When You Eat Makes A Difference

If you want to get the most from a healthy diet, when you eat is important. One of the things that I tell clients in Oceanside, CA is to have an easy to digest high carb snack with a little protein about an hour or so before working out. It helps boost your energy level and allows you to get the most from a workout. It should also have some protein. Food like a banana, mango or grapes in some unsweetened yogurt is a good combination.

If you eat most of your calories in the morning, you’ll be more apt to lose weight.

There’s many studies that point to eating earlier in the day as a weight control technique. Not only does eating early help you shed weight, it also helps hormone regulation, improves cholesterol levels, normalizes blood sugar and help with metabolic functions. One study showed that people who ate half their calories at breakfast lost twice as much weight over twelve weeks as those that ate half their daily calories at their evening meal.

Eating your carbs in the morning is important.

Eating early is important, but so is what you eat. Your early hours should contain most of your carbs. Not only is there more opportunity to burn off those carbs, rather than allowing them to be stored as fat when you sleep, it also helps keep insulin levels more consistent throughout the day, which reduces the risk of heart disease and diabetes. In fact, some studies show that eating more food earlier in the day made it easier for people to maintain a healthy diet.

Eating patterns can be a form of intermittent fasting.

Intermittent fasting is a way of timing your eating. For many years there have been studies that showed it was good for health, much like a reboot on the computer. You don’t have to go without eating for days, you can achieve the same results by timing your meals. Just by making a few changes, like eating breakfast 90 minutes later and eating supper 90 minutes earlier, you’re doing intermittent fasting. A study showed this type of eating pattern also helped people who followed it lost twice as much as the control group that ate normally.

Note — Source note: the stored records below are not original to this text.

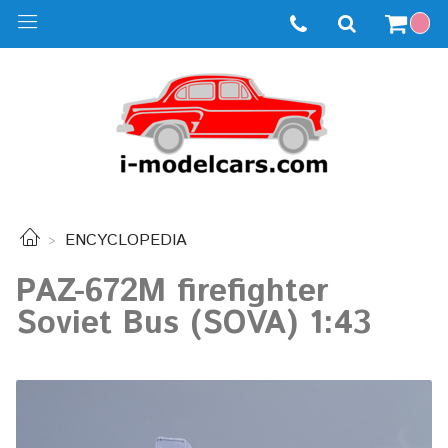
ENCYCLOPEDIA
PAZ-672M firefighter
Soviet Bus (SOVA) 1:43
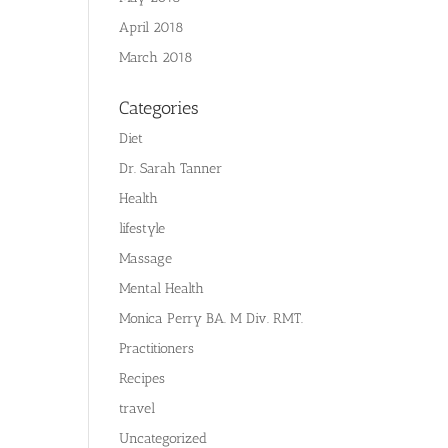
April 2018
March 2018
Categories
Diet
Dr. Sarah Tanner
Health
lifestyle
Massage
Mental Health
Monica Perry BA. M Div. RMT.
Practitioners
Recipes
travel
Uncategorized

  • It’s important to allow a big meal to digest at least two or three hours before you go to bed, rather than going to sleep on a full stomach. That can create problems like acid reflux and weight gain.
  • If you try intermittent fasting use the 8/16 hour method. Eat all your food in an eight hour window and fast for the sixteen hours.
  • Eating a small amount of carbs and protein after a workout is important, too. It helps your body build muscle tissue.
  • Whether you choose to go with intermittent fasting or not, eating lighter dinners and more at breakfast and lunch will help you shed weight.